I have three weeks left of summer before I start my final year of grad school, which will include teaching a course for undergrads at Rutgers University, and also serving as a teaching assistant at a K-8 school on the UWS 25 hours/week. So, for the next three weeks, I plan to take FULL advantage of my unheard-of free time, because it's all going to disappear quite soon. Hopefully, in the next 21 days, I can develop some meal-planning habits that will carry me through the semester, so that my husband and I can continue healthy and home cooked eating habits, rather than resorting to the old standby of takeout and thoughtless, boring meals.
The produce at my local grocery store, FoodTown, is horrendous. The rest of the store is decent enough, with a whopping four aisles of options, and while the produce LOOKS nice, I really feel like the produce distributors ship us the worst of the harvest. For that reason, we've started purchasing our produce from a store on the UWS, Garden of Eden (locations throughout the city) or the Union Square Greenmarket, depending on where we are through the week, since neither is particularly close to our home. This week's haul from The Garden includes:
plouts (Some hybrid of plums and.... apricots? I'm not sure. We called them dinosaur eggs growing up.)
hearts of romaine
yellow summer squash
red delicious apples (for lunches)
So, with the focus on these veggies, which were mostly on sale, this week's menu is:
Pork Tenderloin Chimichurri (using this recipe) with roasted vegetables (potato, onion, zucchini, carrot) and a green salad (lettuce, tomato, cucumber)
Cobb Salad with lettuce, tomato, cucumber, carrot, avocado, leftover chopped tenderloin, hard-boiled eggs, and this dressing. I'm also planning to make a carrot cake.
Pasta Primavera with summer squash and carrots, with zucchini cakes. We're planning to go to an outdoor concert that evening, so I'm hoping this will all pack well, and I know it will be tasty, even cold.
Poblano steak fajitas topped with avocados and onions
Grilled cheese and tomato soup. This is the least homemade, most store-bought meal, as I'm using pre-made tomato/red pepper soup, but I figure, after a week of cooking at home, we'd enjoy something a little easier to make, that feels a little guiltier but still isn't too bad (and still not take-out).
If we still have cucumbers left over at the end of the week, I might try the #10 smoothie recipe.

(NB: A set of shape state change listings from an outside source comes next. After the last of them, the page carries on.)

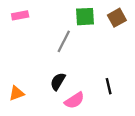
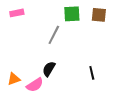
brown square: (117, 18) -> (99, 15), turned 35
pink semicircle: (74, 100) -> (35, 85), moved

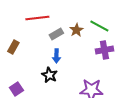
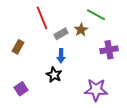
red line: (37, 18) -> (42, 18), turned 75
green line: (99, 26) -> (96, 15), moved

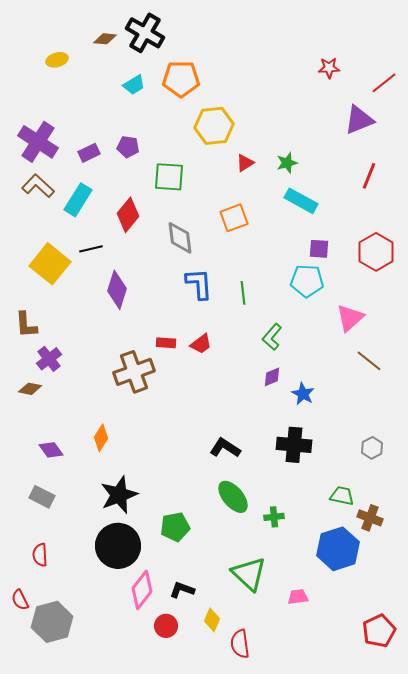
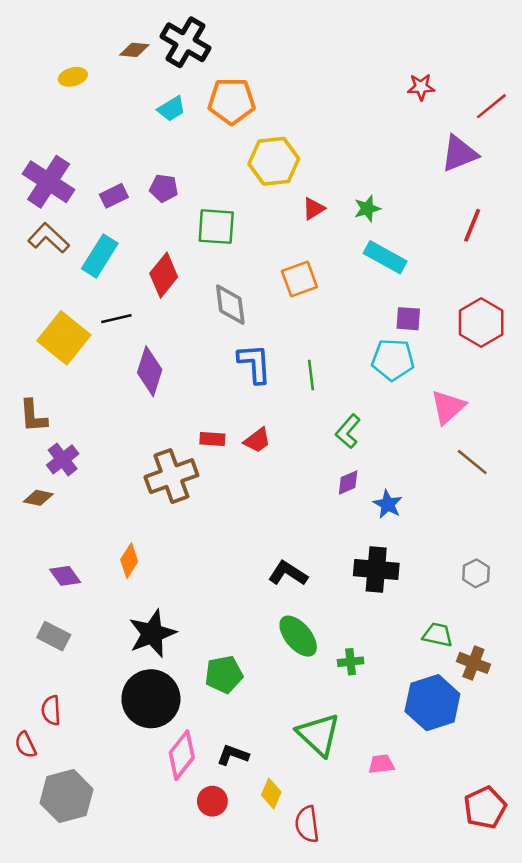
red semicircle: (20, 600) -> (26, 745), moved

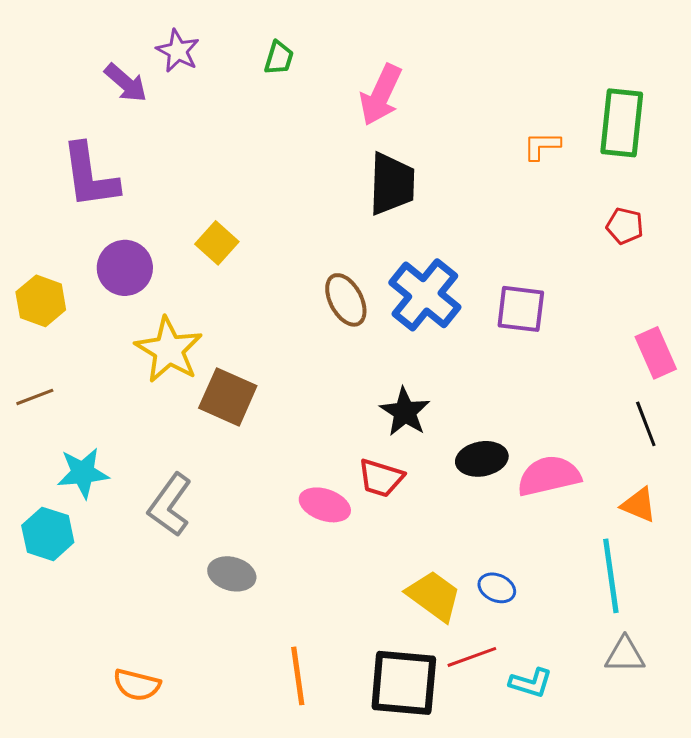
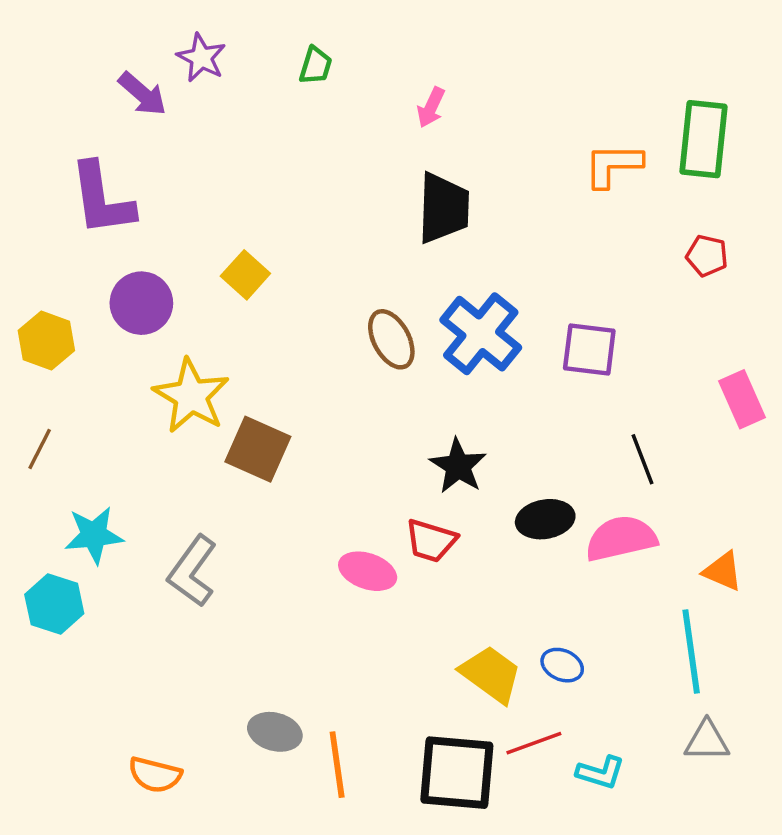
pink arrow: (381, 95) -> (431, 107), size x0.6
orange L-shape: (542, 146) -> (613, 165), size x1.4
brown line: (35, 397) -> (40, 449), turned -42
black line: (646, 424) -> (642, 459), moved
gray ellipse: (232, 574) -> (275, 732), moved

The emphasis is clearly on the veggies, with only 3 meals even containing meat, and only 2 really focus on the meat. That meat is left over from our Fresh Direct haul (which I briefly mention here and still need to write a full post about), so we didn't have to spend money on that, and the pasta is from the 30 box binge-shopping sale experience. The shopping list to round out the produce trip includes:
jalapeños (As a Texas-NYC transplant, I'm embarrassed to not have any at home, but it is what it is.)
tortillas (Again, how am I out of this?? Obviously because quesadillas are a go-to meal.)
red pepper-tomato soup
cream cheese frosting (I don't want to bother making that from scratch, for cost reasons.)
And that's it! Given that I have a base of other ingredients (flour, sugar, oils, butter, spices, vinegar, etc), and that we already had the meat in the freezer, we're going to have all our dinners for the week at less than $75. Add in our sandwich-based lunches and at-home coffee-based breakfasts, and we're going to eat (GOOD) in NYC for less than $100 this week. I'm very excited about that.